Charlie Palmer explores regulation and change in financial services
Written on 11/04/2019

IFAC director Charlie Palmer explores regulation and change in financial services.

 The retail financial services industry is the change-game.  The IFA industry has shrunk from 250,000 advisers to under 25,000 today.  Mortgage broking to the retired has replaced new pension saving.  Half the new mortgages are to the over 65’s today.

My most popular articles this year has been on Mifid2.  Arguably unnecessary, expensive to implement and not much help, it has also come at a difficult time for IFAs.   The Senior Managers Regime starts at the end of this year.  Does that explain the unsettled feeling you get at the end of each day?  CF10’s working alongside free-wheeling entrepreneurial founders looking to “take the firm to the next level” will fear being pinged for failures and will want to put the brakes on growth.

Following the Lighthouse proposed merger with Quilter, one third of the IFA industry now rests inside either Quilter or SJP.  Not bad when the model is a two-finger salute to the RDR.  Small IFAs have meantime flatlined like one of Darwin’s collections stored in Formalin, with ever increasing visitor numbers but no increase in supply or content.  “Below the radar”, they whisper and cash cows too!

Consumers are turning away from mass market advice, to make their own mistakes as witnessed by the vast amounts of sub £30k withdrawn from Occupational Pensions Schemes without advice and the NEST roll out, which ranks alongside the Lottery Fund in the ability to fool the poorest in society into thinking it is worthwhile to join in.

The regulator today controls the individuals, regulates the products and monitors the advice itself.  With three lines of defence it’s a wonder we still have scandals.

What to do about it?  The monopoly granted by HM Treasury to the FCA, means no one can remain an island in this world of change.  Help is required, and there is plenty of choice for advisers.

Either join a network, get the support you require in a support group, or pay for enhanced advice with compliance support. 

Network members struggle with two universal laws.  Firstly, reverse economies of scale, as the bigger the network, the more time they will spend on compliance due to enhanced FCA scrutiny and the second law is the lowest common denominator theory.  One bad apple and all that.
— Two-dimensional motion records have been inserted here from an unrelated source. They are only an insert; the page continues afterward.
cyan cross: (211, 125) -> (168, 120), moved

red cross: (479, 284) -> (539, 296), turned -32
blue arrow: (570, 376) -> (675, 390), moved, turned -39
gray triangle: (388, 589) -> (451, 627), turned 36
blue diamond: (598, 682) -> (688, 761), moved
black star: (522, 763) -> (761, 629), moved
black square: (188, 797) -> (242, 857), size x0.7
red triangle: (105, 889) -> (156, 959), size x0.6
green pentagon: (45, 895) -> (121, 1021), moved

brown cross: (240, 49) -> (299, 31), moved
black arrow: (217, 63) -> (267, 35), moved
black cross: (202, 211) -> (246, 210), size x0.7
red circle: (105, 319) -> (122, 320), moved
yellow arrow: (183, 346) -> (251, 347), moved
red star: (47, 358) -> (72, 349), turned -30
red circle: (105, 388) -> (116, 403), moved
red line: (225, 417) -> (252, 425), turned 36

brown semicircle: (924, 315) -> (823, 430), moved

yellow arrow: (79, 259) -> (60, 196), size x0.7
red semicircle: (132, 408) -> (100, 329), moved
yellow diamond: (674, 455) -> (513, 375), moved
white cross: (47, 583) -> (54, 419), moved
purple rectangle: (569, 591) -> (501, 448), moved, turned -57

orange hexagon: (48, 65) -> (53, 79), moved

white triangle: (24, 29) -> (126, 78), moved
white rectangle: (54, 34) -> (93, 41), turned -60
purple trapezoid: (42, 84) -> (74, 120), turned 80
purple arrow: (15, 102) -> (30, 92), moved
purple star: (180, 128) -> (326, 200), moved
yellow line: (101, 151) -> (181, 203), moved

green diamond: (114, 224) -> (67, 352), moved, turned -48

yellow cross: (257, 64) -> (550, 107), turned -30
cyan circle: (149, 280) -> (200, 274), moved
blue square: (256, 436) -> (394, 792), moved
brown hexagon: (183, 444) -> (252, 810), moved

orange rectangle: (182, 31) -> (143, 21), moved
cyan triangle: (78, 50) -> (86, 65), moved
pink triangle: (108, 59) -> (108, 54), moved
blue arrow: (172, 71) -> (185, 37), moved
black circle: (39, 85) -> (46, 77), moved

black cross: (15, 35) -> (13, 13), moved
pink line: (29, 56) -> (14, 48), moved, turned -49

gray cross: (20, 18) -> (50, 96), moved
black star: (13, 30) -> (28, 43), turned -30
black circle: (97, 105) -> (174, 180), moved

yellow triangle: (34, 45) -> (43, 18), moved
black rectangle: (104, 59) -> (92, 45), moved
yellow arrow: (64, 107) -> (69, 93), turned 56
For those who seek support groups, they can join as members of Cherry online forum and use hidden identities, which is just as well when you see some of the questions!  A recent post asked “can a refugee with no visa get a mortgage?”  Well you have to learn somewhere. 

When I was running my network Financial Ltd, the FCA asked us to keep a register of mortgage brokers who had asked dumb questions, thus we could compile a list of firms who needed reining in.  It is worth remembering that when you phone your friendly FCA you might find your own name on their own fools register!  

The third way to offset that individual risk is to link up with compliance support firms who have been there before, get their advice in writing and follow it.  What blame can you get for that?

All is not doom and gloom.  Automation is catching up, and time spent on near automated Suitability Reports is falling every month, as firms develop systems.  Text based conversation collates information directly onto the customer file and allows for quick search and will in the near future replace or replicate the Suitability Report.  The administrators’ role will be increasingly redundant, just as Microsoft put paid to the secretary 20 years ago.

All regulation is good for business.  It drives the weak and part timers to the wall, increases barriers to entry and enhances the profession.  Customers seem willing to pay.  An FCA licence today is a valuable thing.  If you don’t have a licence, it can take you up to six months to get one and if you stumble across a major mortgage deal, you need to be prepared to take life’s opportunities.  They will come and you need “opportunity luck” for success.